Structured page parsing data
-- -- --
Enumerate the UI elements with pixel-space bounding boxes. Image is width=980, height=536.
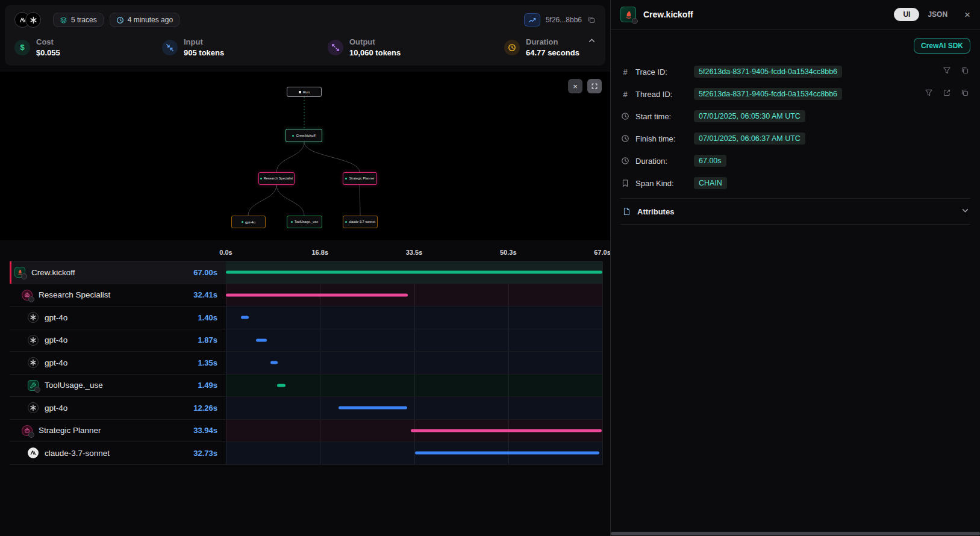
span-bar[interactable] bbox=[270, 361, 278, 364]
filter-button[interactable] bbox=[925, 89, 933, 99]
graph-node-label: Research Specialist bbox=[264, 177, 293, 181]
openai-icon bbox=[28, 335, 39, 346]
field-label: Finish time: bbox=[635, 134, 688, 143]
traces-count-badge[interactable]: 5 traces bbox=[53, 13, 104, 27]
span-bar[interactable] bbox=[241, 316, 249, 319]
integration-badge bbox=[632, 18, 638, 24]
graph-node-label: Run bbox=[303, 90, 310, 94]
span-label: gpt-4o1.87s bbox=[10, 329, 226, 352]
span-row[interactable]: gpt-4o12.26s bbox=[10, 397, 602, 420]
span-track bbox=[226, 261, 602, 284]
detail-field-row: #Trace ID:5f2613da-8371-9405-fcdd-0a1534… bbox=[620, 64, 970, 79]
field-value: 5f2613da-8371-9405-fcdd-0a1534cc8bb6 bbox=[694, 88, 842, 100]
axis-tick: 16.8s bbox=[311, 249, 328, 256]
span-row[interactable]: gpt-4o1.87s bbox=[10, 329, 602, 352]
open-in-new-button[interactable] bbox=[943, 89, 951, 99]
trace-metrics-button[interactable] bbox=[524, 13, 540, 26]
filter-button[interactable] bbox=[943, 66, 951, 77]
span-duration: 1.40s bbox=[198, 313, 226, 322]
span-track bbox=[226, 284, 602, 307]
close-detail-button[interactable]: × bbox=[964, 10, 970, 20]
bookmark-icon bbox=[620, 179, 630, 187]
graph-edges bbox=[0, 72, 610, 240]
copy-trace-id-button[interactable] bbox=[587, 16, 596, 24]
span-row[interactable]: gpt-4o1.35s bbox=[10, 352, 602, 375]
span-row[interactable]: claude-3.7-sonnet32.73s bbox=[10, 442, 602, 465]
span-track bbox=[226, 329, 602, 352]
tab-ui[interactable]: UI bbox=[894, 8, 919, 21]
copy-button[interactable] bbox=[961, 66, 969, 77]
copy-button[interactable] bbox=[961, 89, 969, 99]
anthropic-icon bbox=[28, 447, 39, 458]
span-track bbox=[226, 375, 602, 397]
graph-node-crew-kickoff[interactable]: Crew.kickoff bbox=[286, 129, 322, 142]
openai-avatar-icon bbox=[25, 12, 41, 28]
input-label: Input bbox=[184, 37, 224, 46]
file-icon bbox=[622, 207, 631, 216]
integration-badge bbox=[28, 432, 34, 438]
time-axis: 0.0s 16.8s 33.5s 50.3s 67.0s bbox=[226, 249, 602, 261]
input-value: 905 tokens bbox=[184, 48, 224, 57]
clock-icon bbox=[504, 40, 520, 55]
span-duration: 1.87s bbox=[198, 335, 226, 344]
span-bar[interactable] bbox=[226, 271, 602, 274]
trace-graph-panel: Run Crew.kickoff Research Specialist Str… bbox=[0, 72, 610, 240]
span-label: ToolUsage._use1.49s bbox=[10, 375, 226, 397]
graph-node-research-specialist[interactable]: Research Specialist bbox=[258, 172, 295, 185]
span-bar[interactable] bbox=[226, 293, 408, 296]
input-tokens-icon bbox=[162, 40, 178, 55]
graph-node-run[interactable]: Run bbox=[287, 87, 322, 97]
duration-label: Duration bbox=[526, 37, 579, 46]
agent-icon bbox=[22, 290, 33, 301]
span-label: Research Specialist32.41s bbox=[10, 284, 226, 307]
field-label: Duration: bbox=[635, 157, 688, 166]
span-name: gpt-4o bbox=[45, 335, 67, 344]
axis-tick: 33.5s bbox=[406, 249, 423, 256]
detail-fields: #Trace ID:5f2613da-8371-9405-fcdd-0a1534… bbox=[620, 64, 970, 190]
duration-value: 64.77 seconds bbox=[526, 48, 579, 57]
stat-cost: $ Cost$0.055 bbox=[14, 37, 162, 57]
graph-node-gpt-4o[interactable]: gpt-4o bbox=[231, 216, 266, 228]
span-label: Strategic Planner33.94s bbox=[10, 420, 226, 442]
chevron-down-icon[interactable] bbox=[961, 206, 969, 217]
clock-icon bbox=[620, 157, 630, 165]
hash-icon: # bbox=[620, 90, 630, 99]
openai-icon bbox=[28, 402, 39, 413]
span-row[interactable]: Strategic Planner33.94s bbox=[10, 420, 602, 443]
expand-graph-button[interactable] bbox=[587, 79, 602, 93]
copy-icon bbox=[961, 66, 969, 77]
run-icon bbox=[299, 91, 301, 93]
graph-node-label: Crew.kickoff bbox=[296, 134, 315, 137]
stat-input: Input905 tokens bbox=[162, 37, 328, 57]
close-graph-button[interactable]: × bbox=[568, 79, 582, 93]
span-name: gpt-4o bbox=[45, 404, 67, 413]
span-name: Strategic Planner bbox=[39, 426, 101, 435]
span-bar[interactable] bbox=[415, 452, 599, 455]
model-avatars bbox=[14, 12, 41, 28]
span-row[interactable]: ToolUsage._use1.49s bbox=[10, 375, 602, 397]
span-row[interactable]: gpt-4o1.40s bbox=[10, 307, 602, 329]
tab-json[interactable]: JSON bbox=[922, 8, 953, 21]
attributes-label: Attributes bbox=[637, 207, 674, 216]
span-bar[interactable] bbox=[277, 384, 286, 387]
span-duration: 1.35s bbox=[198, 358, 226, 367]
span-bar[interactable] bbox=[256, 338, 266, 341]
sdk-badge: CrewAI SDK bbox=[914, 38, 970, 54]
span-bar[interactable] bbox=[411, 429, 602, 432]
span-name: gpt-4o bbox=[45, 313, 67, 322]
expand-icon bbox=[591, 83, 598, 90]
span-row[interactable]: Research Specialist32.41s bbox=[10, 284, 602, 307]
attributes-toggle[interactable]: Attributes bbox=[620, 198, 970, 225]
status-dot bbox=[292, 135, 294, 137]
graph-node-strategic-planner[interactable]: Strategic Planner bbox=[343, 172, 377, 185]
span-row[interactable]: Crew.kickoff67.00s bbox=[10, 261, 602, 284]
span-waterfall: 0.0s 16.8s 33.5s 50.3s 67.0s Crew.kickof… bbox=[0, 240, 610, 465]
horizontal-scrollbar[interactable] bbox=[611, 532, 980, 535]
span-duration: 32.73s bbox=[193, 449, 226, 458]
graph-node-toolusage[interactable]: ToolUsage._use bbox=[287, 216, 322, 228]
integration-badge bbox=[21, 273, 27, 279]
collapse-stats-button[interactable] bbox=[588, 36, 596, 47]
trace-id-area: 5f26...8bb6 bbox=[524, 13, 596, 26]
span-bar[interactable] bbox=[339, 407, 407, 410]
graph-node-claude[interactable]: claude-3.7-sonnet bbox=[343, 216, 378, 228]
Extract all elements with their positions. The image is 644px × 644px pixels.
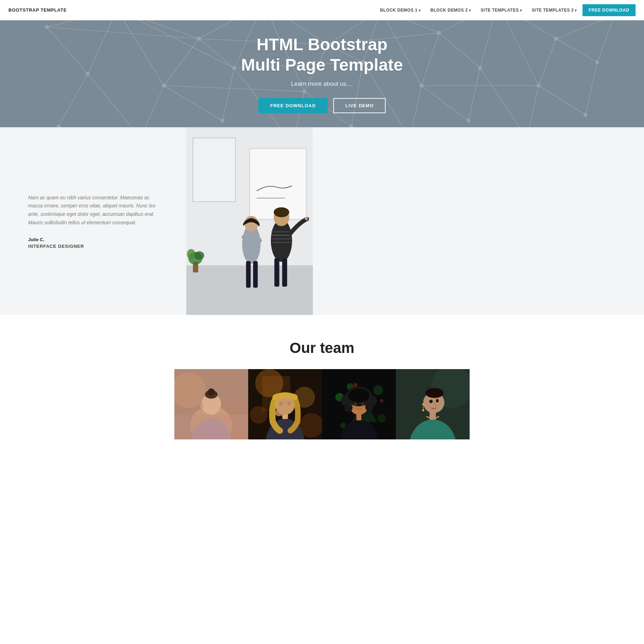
svg-point-113 [200,404,204,408]
svg-line-41 [199,39,234,68]
feature-image-panel [186,127,313,315]
svg-point-134 [353,383,358,387]
svg-point-143 [348,388,369,402]
feature-quote: Nam ac quam eu nibh varius consectetur. … [28,194,165,227]
svg-line-55 [59,74,88,127]
svg-line-40 [164,39,199,85]
svg-point-156 [422,409,424,411]
svg-line-71 [585,62,597,115]
svg-point-92 [274,207,289,217]
hero-live-demo-button[interactable]: LIVE DEMO [333,98,386,113]
svg-line-38 [88,20,117,74]
svg-line-48 [421,33,439,86]
svg-point-154 [422,403,424,405]
svg-line-70 [539,85,585,115]
hero-subtitle: Learn more about us.... [241,80,403,88]
hero-title: HTML Bootstrap Multi Page Template [241,34,403,75]
svg-point-141 [344,404,353,412]
feature-office-illustration [186,127,313,315]
feature-person-role: INTERFACE DESIGNER [28,244,165,249]
svg-line-34 [439,20,498,33]
feature-person-name: Julie C. [28,237,165,242]
svg-point-19 [57,125,60,127]
hero-free-download-button[interactable]: FREE DOWNLOAD [258,98,328,113]
team-photo-1 [174,369,248,439]
navbar-brand: BOOTSTRAP TEMPLATE [8,7,67,13]
team-section: Our team [0,315,644,455]
svg-point-132 [378,414,386,423]
svg-rect-114 [174,415,248,439]
svg-point-130 [373,385,383,395]
svg-line-67 [468,68,480,121]
feature-text-panel: Nam ac quam eu nibh varius consectetur. … [0,127,186,315]
svg-line-56 [88,74,141,127]
svg-point-145 [361,402,364,406]
svg-point-152 [429,400,433,403]
svg-line-69 [527,85,539,127]
team-card-3 [322,369,396,441]
svg-line-49 [439,33,480,68]
svg-line-59 [223,68,234,121]
svg-line-35 [498,20,556,39]
nav-site-templates-2[interactable]: SITE TEMPLATES 2 [528,5,581,15]
svg-point-135 [380,399,384,402]
svg-line-54 [597,20,615,62]
svg-line-66 [421,85,468,121]
svg-line-73 [117,20,234,68]
svg-point-112 [208,388,215,395]
team-photo-2 [248,369,322,439]
svg-point-104 [194,251,204,260]
navbar: BOOTSTRAP TEMPLATE BLOCK DEMOS 1 BLOCK D… [0,0,644,20]
team-card-1 [174,369,248,441]
team-photo-4 [396,369,470,439]
hero-buttons: FREE DOWNLOAD LIVE DEMO [241,98,403,113]
nav-block-demos-2[interactable]: BLOCK DEMOS 2 [426,5,475,15]
svg-rect-82 [193,138,236,201]
hero-section: HTML Bootstrap Multi Page Template Learn… [0,20,644,127]
nav-block-demos-1[interactable]: BLOCK DEMOS 1 [376,5,425,15]
svg-line-58 [164,85,223,121]
svg-line-68 [480,68,527,127]
navbar-free-download-button[interactable]: FREE DOWNLOAD [582,4,636,16]
team-card-4 [396,369,470,441]
feature-section: Nam ac quam eu nibh varius consectetur. … [0,127,644,315]
svg-point-144 [354,402,356,406]
svg-point-142 [365,403,374,411]
svg-rect-100 [253,261,258,288]
svg-line-52 [539,39,556,85]
svg-line-50 [480,20,498,68]
team-photo-3 [322,369,396,439]
svg-point-103 [187,249,195,259]
svg-point-125 [275,410,283,416]
svg-rect-99 [246,261,251,288]
nav-site-templates[interactable]: SITE TEMPLATES [476,5,526,15]
team-section-title: Our team [7,340,637,356]
svg-point-153 [436,399,439,402]
team-card-2 [248,369,322,441]
svg-line-39 [117,20,164,85]
svg-line-51 [498,20,539,85]
navbar-links: BLOCK DEMOS 1 BLOCK DEMOS 2 SITE TEMPLAT… [376,4,636,16]
svg-line-57 [141,85,164,127]
svg-rect-94 [308,217,309,221]
hero-content: HTML Bootstrap Multi Page Template Learn… [234,20,410,127]
svg-rect-96 [282,258,287,287]
svg-line-36 [556,20,615,39]
svg-line-65 [410,85,421,127]
svg-rect-95 [275,258,279,287]
svg-point-151 [425,388,444,398]
svg-line-37 [47,27,88,74]
svg-line-72 [47,27,199,39]
team-grid [164,369,480,441]
svg-line-28 [47,20,117,27]
svg-line-53 [556,39,597,62]
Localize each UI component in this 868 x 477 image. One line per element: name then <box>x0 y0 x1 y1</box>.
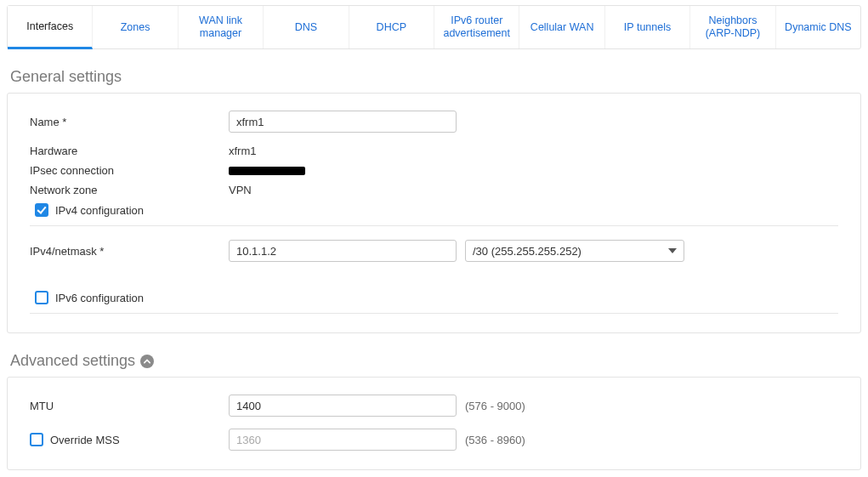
ipv6-configuration-checkbox[interactable] <box>35 291 48 304</box>
mss-input <box>229 429 457 451</box>
tab-zones[interactable]: Zones <box>93 6 178 48</box>
general-settings-panel: Name * Hardware xfrm1 IPsec connection N… <box>7 93 861 333</box>
network-zone-value: VPN <box>229 184 252 196</box>
tab-interfaces[interactable]: Interfaces <box>8 6 93 49</box>
tab-ipv6-router-advertisement[interactable]: IPv6 router advertisement <box>434 6 519 48</box>
tab-wan-link-manager[interactable]: WAN link manager <box>179 6 264 48</box>
network-zone-label: Network zone <box>30 184 229 196</box>
hardware-label: Hardware <box>30 145 229 157</box>
general-settings-title: General settings <box>10 68 861 86</box>
ipsec-connection-label: IPsec connection <box>30 164 229 177</box>
tab-cellular-wan[interactable]: Cellular WAN <box>519 6 604 48</box>
ipv6-configuration-label: IPv6 configuration <box>55 292 144 304</box>
mtu-label: MTU <box>30 400 229 412</box>
tab-dynamic-dns[interactable]: Dynamic DNS <box>776 6 860 48</box>
netmask-selected-value: /30 (255.255.255.252) <box>473 245 582 258</box>
ipv4-configuration-label: IPv4 configuration <box>55 204 144 217</box>
tab-neighbors[interactable]: Neighbors (ARP-NDP) <box>690 6 775 48</box>
override-mss-label: Override MSS <box>50 434 120 446</box>
netmask-select[interactable]: /30 (255.255.255.252) <box>465 240 684 262</box>
ipv4-netmask-label: IPv4/netmask * <box>30 245 229 258</box>
advanced-settings-panel: MTU (576 - 9000) Override MSS (536 - 896… <box>7 377 861 470</box>
divider <box>30 225 838 226</box>
tab-dns[interactable]: DNS <box>264 6 349 48</box>
name-input[interactable] <box>229 111 457 133</box>
advanced-settings-title[interactable]: Advanced settings <box>10 352 861 370</box>
ipsec-connection-value-redacted <box>229 167 305 175</box>
hardware-value: xfrm1 <box>229 145 257 157</box>
advanced-settings-title-text: Advanced settings <box>10 352 135 370</box>
mtu-hint: (576 - 9000) <box>465 400 525 412</box>
mtu-input[interactable] <box>229 395 457 417</box>
mss-hint: (536 - 8960) <box>465 434 525 446</box>
collapse-icon[interactable] <box>140 355 154 368</box>
name-label: Name * <box>30 116 229 128</box>
chevron-down-icon <box>668 248 677 253</box>
divider <box>30 313 838 314</box>
network-tabs: Interfaces Zones WAN link manager DNS DH… <box>7 5 861 49</box>
tab-dhcp[interactable]: DHCP <box>349 6 434 48</box>
ipv4-address-input[interactable] <box>229 240 457 262</box>
ipv4-configuration-checkbox[interactable] <box>35 203 48 217</box>
override-mss-checkbox[interactable] <box>30 433 43 446</box>
tab-ip-tunnels[interactable]: IP tunnels <box>605 6 690 48</box>
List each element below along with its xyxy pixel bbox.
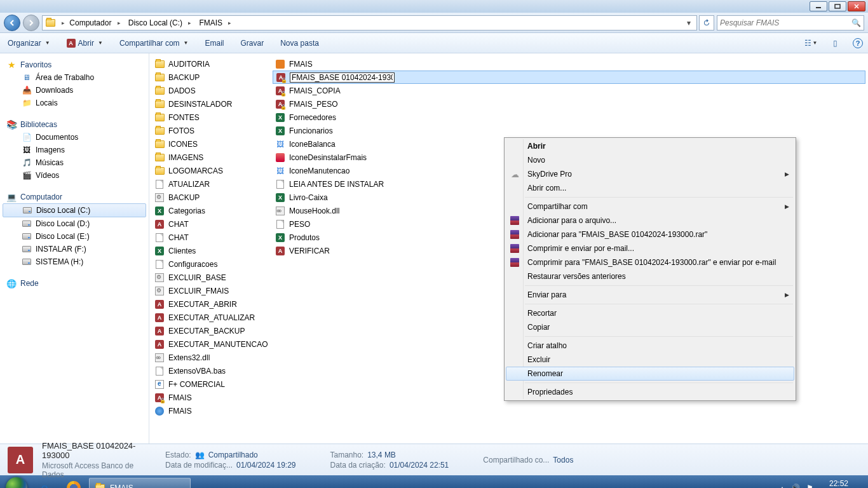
nav-downloads[interactable]: 📥Downloads: [0, 84, 149, 97]
tray-flag-icon[interactable]: ⚑: [806, 484, 813, 488]
ctx-rename[interactable]: Renomear: [506, 367, 794, 381]
file-item[interactable]: Extens32.dll: [152, 351, 268, 364]
file-item[interactable]: IMAGENS: [152, 151, 268, 164]
ctx-skydrive[interactable]: ☁SkyDrive Pro▶: [506, 167, 794, 181]
file-item[interactable]: FMAIS: [152, 404, 268, 417]
file-item[interactable]: [273, 71, 865, 84]
file-item[interactable]: FMAIS_PESO: [273, 97, 865, 111]
file-item[interactable]: EXECUTAR_MANUTENCAO: [152, 337, 268, 351]
favorites-header[interactable]: ★Favoritos: [0, 58, 149, 71]
taskbar-firefox[interactable]: [60, 478, 88, 488]
new-folder-button[interactable]: Nova pasta: [278, 37, 322, 49]
file-item[interactable]: DADOS: [152, 84, 268, 97]
ctx-shortcut[interactable]: Criar atalho: [506, 339, 794, 353]
ctx-open[interactable]: Abrir: [506, 139, 794, 153]
nav-videos[interactable]: 🎬Vídeos: [0, 169, 149, 182]
ctx-new[interactable]: Novo: [506, 153, 794, 167]
file-item[interactable]: FMAIS: [273, 57, 865, 71]
file-item[interactable]: EXCLUIR_BASE: [152, 271, 268, 284]
file-item[interactable]: CHAT: [152, 231, 268, 244]
file-item[interactable]: Clientes: [152, 244, 268, 257]
file-item[interactable]: Categorias: [152, 204, 268, 217]
share-menu[interactable]: Compartilhar com▼: [117, 37, 191, 49]
ctx-openwith[interactable]: Abrir com...: [506, 181, 794, 195]
nav-drive-f[interactable]: INSTALAR (F:): [0, 243, 149, 255]
computer-header[interactable]: 💻Computador: [0, 191, 149, 203]
system-tray[interactable]: ▴ 🔊 ⚑ 22:5201/04/2024: [780, 479, 864, 488]
start-button[interactable]: [4, 475, 29, 488]
file-item[interactable]: FMAIS: [152, 391, 268, 404]
file-item[interactable]: EXECUTAR_ATUALIZAR: [152, 311, 268, 324]
file-item[interactable]: Funcionarios: [273, 124, 865, 137]
tray-clock[interactable]: 22:5201/04/2024: [820, 479, 858, 488]
file-item[interactable]: BACKUP: [152, 191, 268, 204]
file-item[interactable]: FMAIS_COPIA: [273, 84, 865, 97]
refresh-button[interactable]: [699, 15, 714, 30]
help-button[interactable]: ?: [853, 38, 863, 48]
breadcrumb-computer[interactable]: ▸ Computador ▸: [58, 18, 123, 27]
ctx-addarchive[interactable]: Adicionar para o arquivo...: [506, 214, 794, 227]
file-item[interactable]: ICONES: [152, 137, 268, 151]
file-item[interactable]: DESINSTALADOR: [152, 97, 268, 111]
ctx-copy[interactable]: Copiar: [506, 320, 794, 334]
file-item[interactable]: CHAT: [152, 217, 268, 231]
preview-pane-button[interactable]: ▯: [829, 37, 841, 50]
address-dropdown[interactable]: ▾: [684, 18, 694, 27]
file-item[interactable]: EXECUTAR_ABRIR: [152, 297, 268, 311]
ctx-cut[interactable]: Recortar: [506, 306, 794, 320]
ctx-delete[interactable]: Excluir: [506, 353, 794, 367]
file-item[interactable]: ATUALIZAR: [152, 177, 268, 191]
file-item[interactable]: FOTOS: [152, 124, 268, 137]
nav-back-button[interactable]: [4, 15, 20, 31]
maximize-button[interactable]: [829, 1, 846, 11]
file-item[interactable]: FONTES: [152, 111, 268, 124]
network-header[interactable]: 🌐Rede: [0, 277, 149, 290]
ctx-restore[interactable]: Restaurar versões anteriores: [506, 269, 794, 283]
view-options-button[interactable]: ☷▼: [804, 37, 817, 50]
file-item[interactable]: AUDITORIA: [152, 57, 268, 71]
nav-drive-e[interactable]: Disco Local (E:): [0, 230, 149, 243]
organize-menu[interactable]: Organizar▼: [5, 37, 53, 49]
tray-volume-icon[interactable]: 🔊: [790, 484, 800, 488]
nav-documents[interactable]: 📄Documentos: [0, 131, 149, 144]
taskbar-explorer-active[interactable]: FMAIS: [89, 478, 191, 488]
file-item[interactable]: BACKUP: [152, 71, 268, 84]
open-menu[interactable]: Abrir▼: [64, 37, 105, 49]
email-button[interactable]: Email: [203, 37, 227, 49]
search-icon[interactable]: 🔍: [851, 18, 861, 27]
nav-recent[interactable]: 📁Locais: [0, 97, 149, 109]
nav-pictures[interactable]: 🖼Imagens: [0, 144, 149, 156]
nav-forward-button[interactable]: [23, 15, 39, 31]
ctx-sendto[interactable]: Enviar para▶: [506, 288, 794, 302]
ctx-sharewith[interactable]: Compartilhar com▶: [506, 200, 794, 214]
burn-button[interactable]: Gravar: [238, 37, 267, 49]
ctx-addrar[interactable]: Adicionar para "FMAIS_BASE 01042024-1930…: [506, 227, 794, 241]
close-button[interactable]: [848, 1, 865, 11]
libraries-header[interactable]: 📚Bibliotecas: [0, 118, 149, 131]
address-bar[interactable]: ▸ Computador ▸ Disco Local (C:) ▸ FMAIS …: [42, 15, 697, 30]
breadcrumb-folder[interactable]: FMAIS ▸: [196, 18, 234, 27]
nav-music[interactable]: 🎵Músicas: [0, 156, 149, 169]
taskbar-ie[interactable]: e: [31, 478, 58, 488]
file-item[interactable]: F+ COMERCIAL: [152, 377, 268, 391]
file-item[interactable]: EXCLUIR_FMAIS: [152, 284, 268, 297]
rename-input[interactable]: [290, 72, 395, 83]
ie-icon: e: [41, 481, 48, 489]
file-item[interactable]: Configuracoes: [152, 257, 268, 271]
search-box[interactable]: 🔍: [717, 15, 864, 30]
nav-desktop[interactable]: 🖥Área de Trabalho: [0, 71, 149, 84]
nav-drive-h[interactable]: SISTEMA (H:): [0, 255, 149, 268]
breadcrumb-drive[interactable]: Disco Local (C:) ▸: [126, 18, 194, 27]
search-input[interactable]: [720, 18, 851, 27]
nav-drive-c[interactable]: Disco Local (C:): [3, 203, 146, 217]
file-item[interactable]: LOGOMARCAS: [152, 164, 268, 177]
minimize-button[interactable]: [810, 1, 827, 11]
file-item[interactable]: EXECUTAR_BACKUP: [152, 324, 268, 337]
tray-chevron-icon[interactable]: ▴: [780, 484, 784, 488]
file-item[interactable]: ExtensoVBA.bas: [152, 364, 268, 377]
nav-drive-d[interactable]: Disco Local (D:): [0, 217, 149, 230]
ctx-properties[interactable]: Propriedades: [506, 385, 794, 399]
file-item[interactable]: Fornecedores: [273, 111, 865, 124]
ctx-compressraremail[interactable]: Comprimir para "FMAIS_BASE 01042024-1930…: [506, 255, 794, 269]
ctx-compressemail[interactable]: Comprimir e enviar por e-mail...: [506, 241, 794, 255]
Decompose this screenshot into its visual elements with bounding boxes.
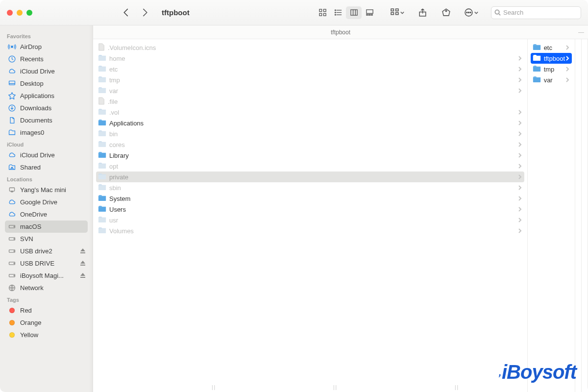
-- -- --
**Task requirements**
Run a filter over the data above and keep each line that contains the word "netmask".

**Your response**
netmask-selected-value: /30 (255.255.255.252) <box>473 245 582 258</box>
netmask-select[interactable]: /30 (255.255.255.252) <box>465 240 684 262</box>
ipv4-netmask-label: IPv4/netmask * <box>30 245 229 258</box>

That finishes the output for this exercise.